Un bottino di guerra di 39 pezzi, prelevato dal Messico durante l'intervento degli Stati Uniti nel 1847, tornerà nel paese dopo essere stato recuperato dal Consolato Generale del Messico a New York. L'Istituto Nazionale di Antropologia e Storia (INAH) sarà incaricato di archiviare e salvaguardare gli oltre 30 artigianato mesoamericano e opere letterarie.
Attraverso un video, Jorge Islas López, Console Generale del Messico a New York ha riferito: «Ci sono pezzi archeologici mesoamericani e anche due libri che appartengono al XVII e XVIII secolo, che un tempo erano il bottino di guerra e che finalmente torneranno sugli scaffali delle librerie da cui dovrebbero non sono mai andato via».
Islas ha spiegato che uno dei libri risale al 1637 e che, secondo le informazioni incluse sulla copertina, si trovava in un edificio situato nel primo dipinto di Città del Messico durante la guerra del 1847. È probabile che sia stato conservato nella biblioteca del Palacio Nacional o negli attuali locali del governo CDMX, così come è stato il secondo testo recuperato, appartenente al XVIII secolo.
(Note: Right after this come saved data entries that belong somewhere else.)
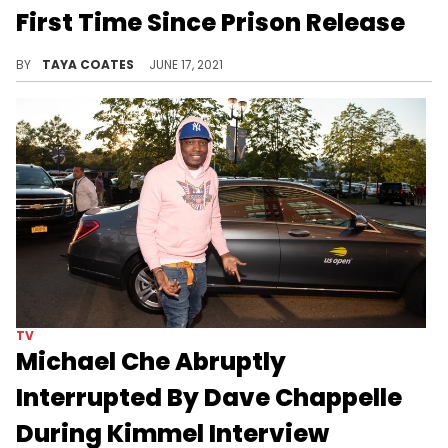
First Time Since Prison Release
What did you think of Kodak's late-night performance?
BY
TAYA COATES
JUNE 17, 2021
TV
Michael Che Abruptly
Interrupted By Dave Chappelle
During Kimmel Interview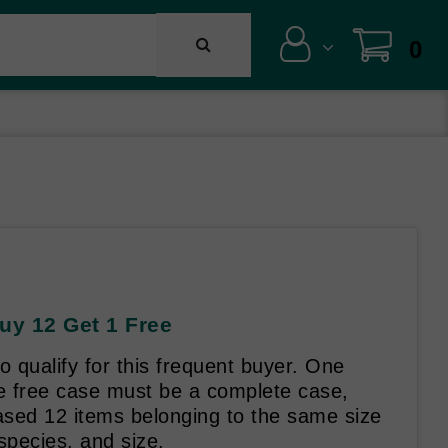
0
uy 12 Get 1 Free
o qualify for this frequent buyer. One
he free case must be a complete case,
ased 12 items belonging to the same size
species, and size.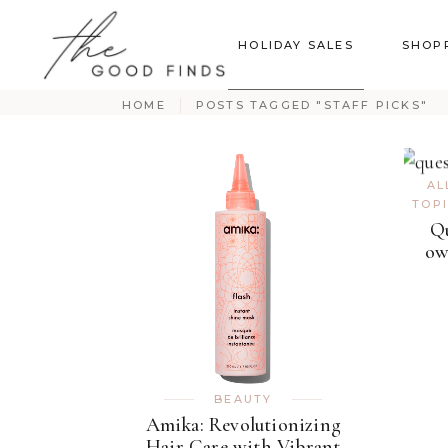
HOLIDAY SALES
SHOP
HOME
POSTS TAGGED "STAFF PICKS"
AL
TOP
Qu
ow
BEAUTY
Amika: Revolutionizing
Hair Care with Vibrant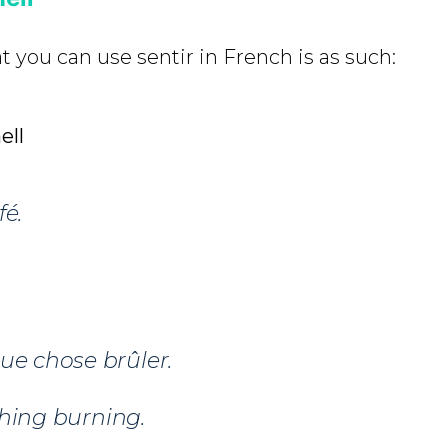
at you can use sentir in French is as such:
ell
é.
ue chose brûler.
ing burning.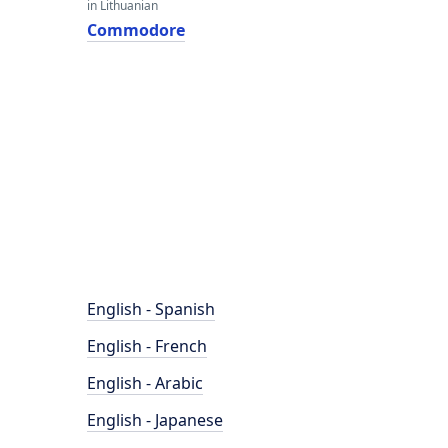
in Lithuanian
Commodore
English - Spanish
English - French
English - Arabic
English - Japanese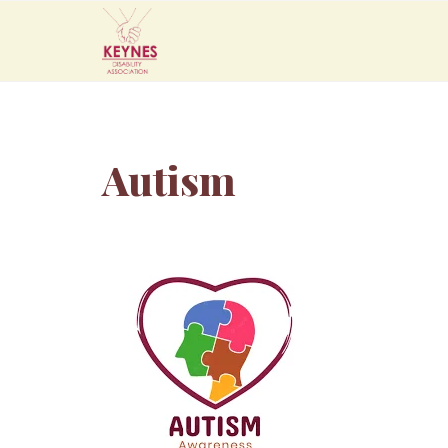
Autism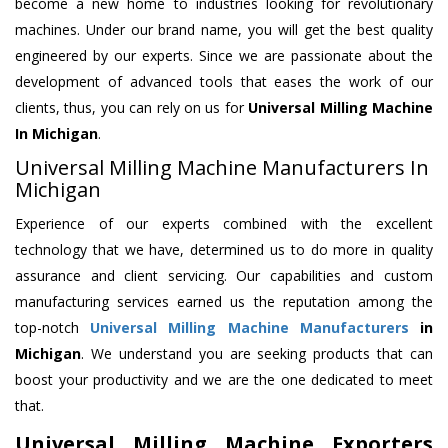
become a new home to industries looking for revolutionary
machines. Under our brand name, you will get the best quality
engineered by our experts. Since we are passionate about the
development of advanced tools that eases the work of our
clients, thus, you can rely on us for
Universal Milling Machine
In Michigan
.
Universal Milling Machine Manufacturers In
Michigan
Experience of our experts combined with the excellent
technology that we have, determined us to do more in quality
assurance and client servicing. Our capabilities and custom
manufacturing services earned us the reputation among the
top-notch
Universal Milling Machine Manufacturers
in
Michigan
. We understand you are seeking products that can
boost your productivity and we are the one dedicated to meet
that.
Universal Milling Machine Exporters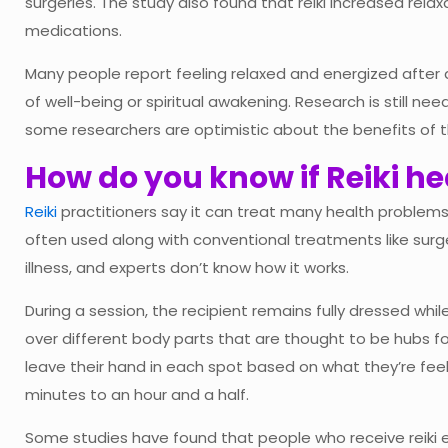
surgeries. The study also found that reiki increased rel
medications.
Many people report feeling relaxed and energized after
of well-being or spiritual awakening. Research is still ne
some researchers are optimistic about the benefits of t
How do you know if Reiki h
Reiki
practitioners say it can treat many health problems, i
often used along with conventional treatments like surge
illness, and experts don’t know how it works.
During a session, the recipient remains fully dressed whil
over different body parts that are thought to be hubs fo
leave their hand in each spot based on what they’re feel
minutes to an hour and a half.
Some studies have found that people who receive reiki 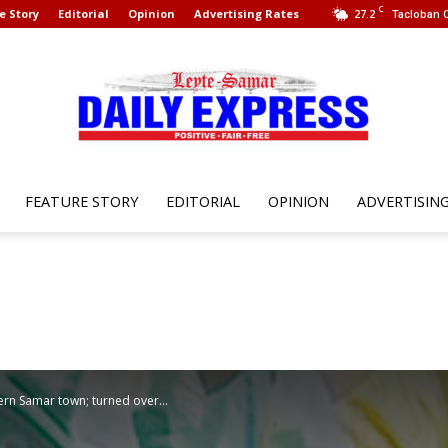
C
e Story
Editorial
Opinion
Advertising Rates
27.2
Tacloban C
FEATURE STORY
EDITORIAL
OPINION
ADVERTISIN
Leyte
Samar
tern Samar town; turned over...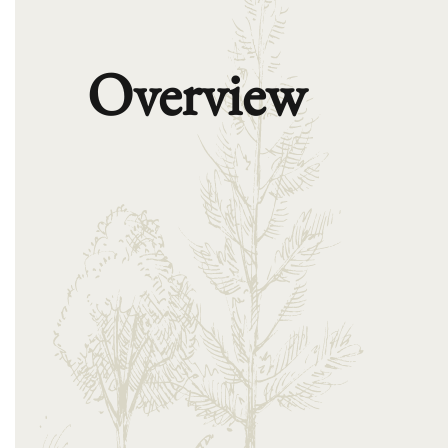
Overview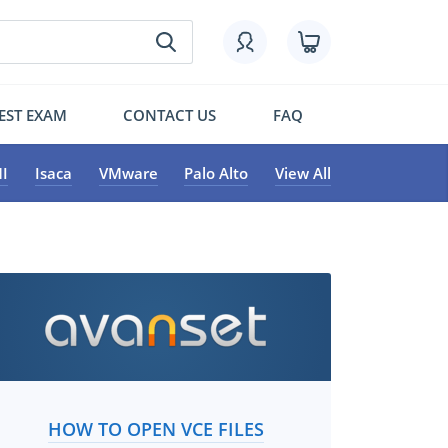
EST EXAM
CONTACT US
FAQ
I
Isaca
VMware
Palo Alto
View All
HOW TO OPEN VCE FILES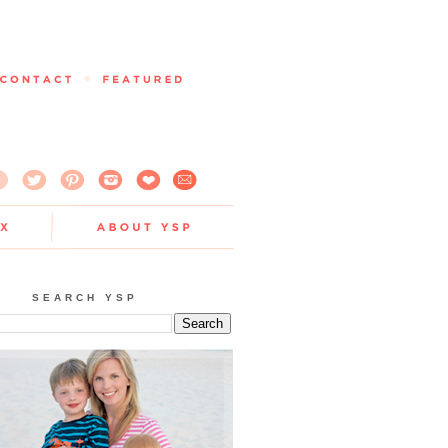
SEARCH YSP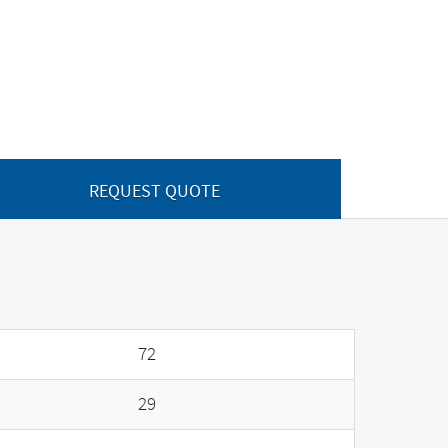
REQUEST QUOTE
72
29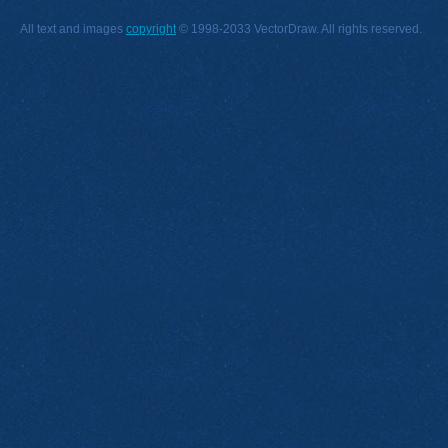
All text and images
copyright
© 1998-2033 VectorDraw. All rights reserved.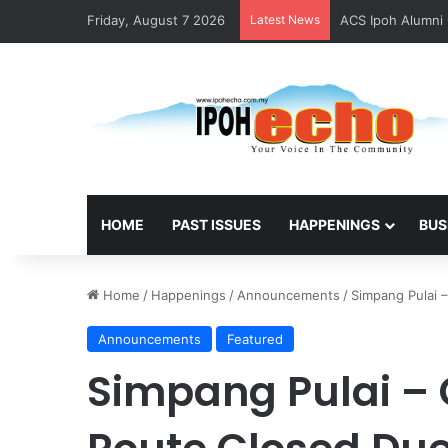
Friday, August 7 2026
Latest News
ACS Ipoh Alumni 
HOME
PAST ISSUES
HAPPENINGS
BUS
Home
/
Happenings
/
Announcements
/
Simpang Pulai 
Announcements
Featured
Simpang Pulai –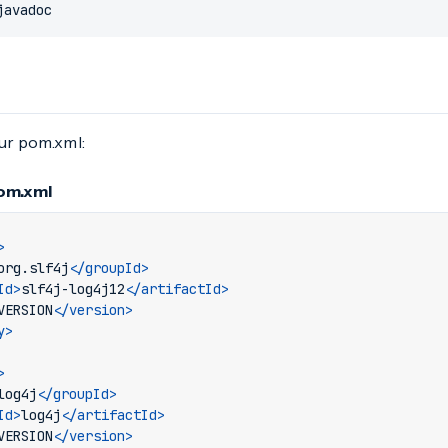
javadoc
our pom.xml:
pom.xml
>
org.slf4j
</groupId>
Id>
slf4j-log4j12
</artifactId>
VERSION
</version>
y>
>
log4j
</groupId>
Id>
log4j
</artifactId>
VERSION
</version>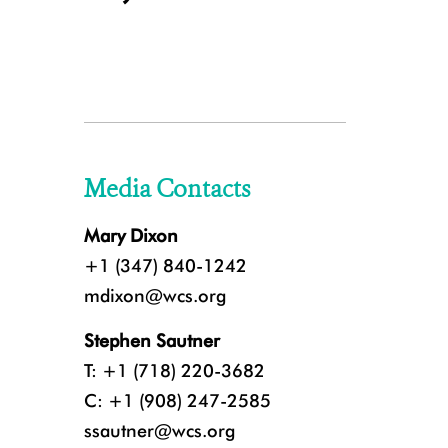
Media Contacts
Mary Dixon
+1 (347) 840-1242
mdixon@wcs.org
Stephen Sautner
T: +1 (718) 220-3682
C: +1 (908) 247-2585
ssautner@wcs.org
Per quanto riguarda i pezzi mesoamericani, il console ha sottolineato che uno di questi è una figura olmecoide, che dovrebbe risalire al 700 a.C. È un'unità simmetrica realizzata in granito, con dettagli che dimostrano la grande abilità degli artigiani olmechi, come le pieghe nelle ginocchia.
Altri oggetti più piccoli che sono stati recuperati dal governo messicano appartengono all'area del Golfo del Messico e a quella dell'Altiplano, nel centro del paese. Sono stati realizzati anche dagli Olmechi, in tempi diversi, e il materiale con cui sono fatti è l'argilla.
Il bottino fu estratto durante la guerra di intervento degli Stati Uniti contro il Messico, avvenuta tra il 1846 e il 1848, e fu avviato dal paese vicino per espandere il proprio territorio attraverso l'annessione di diversi stati che fino a quel momento erano messicani. Tra i luoghi in cui sono passate le truppe statunitensi ci sono l'area di confine e la Valle del Messico.
Il funzionario ha dichiarato: «Sono pezzi che torneranno oggi a Città del Messico, saranno finalmente gestiti e protetti dall'Istituto Nazionale di Antropologia e Storia. Siamo molto felici dal Consolato Generale del Messico a New York per aver annunciato che questi pezzi stanno finalmente tornando in Messico».
Marcelo Ebrard, Segretario agli Affari Esteri del Messico, ha ritwittato la notizia. Vale la pena ricordare che, nel marzo di quest'anno, il funzionario ha annunciato il recupero di 19 beni culturali a New York Stato, che erano collezionisti o dovevano essere messi all'asta. Gli oggetti recuperati in quell'occasione erano una maschera in stile olmeco, un'urna di argilla post-classica, manoscritti del XVI secolo e un libro della Nuova Spagna.
I pezzi recuperati negli Stati Uniti finora quest'anno ammontano a più di 5.700 pezzi che il governo messicano è riuscito a rimpatriare durante i primi tre anni del mandato di Andrés Manuel López Obrador. Uno dei luoghi in cui sono stati trovati di più l'artigianato e i manufatti preispanici è il continente europeo, motivo per cui Il Messico ha recentemente chiamato le case d'asta in Europa fermare la sua vendita per etica e rispetto.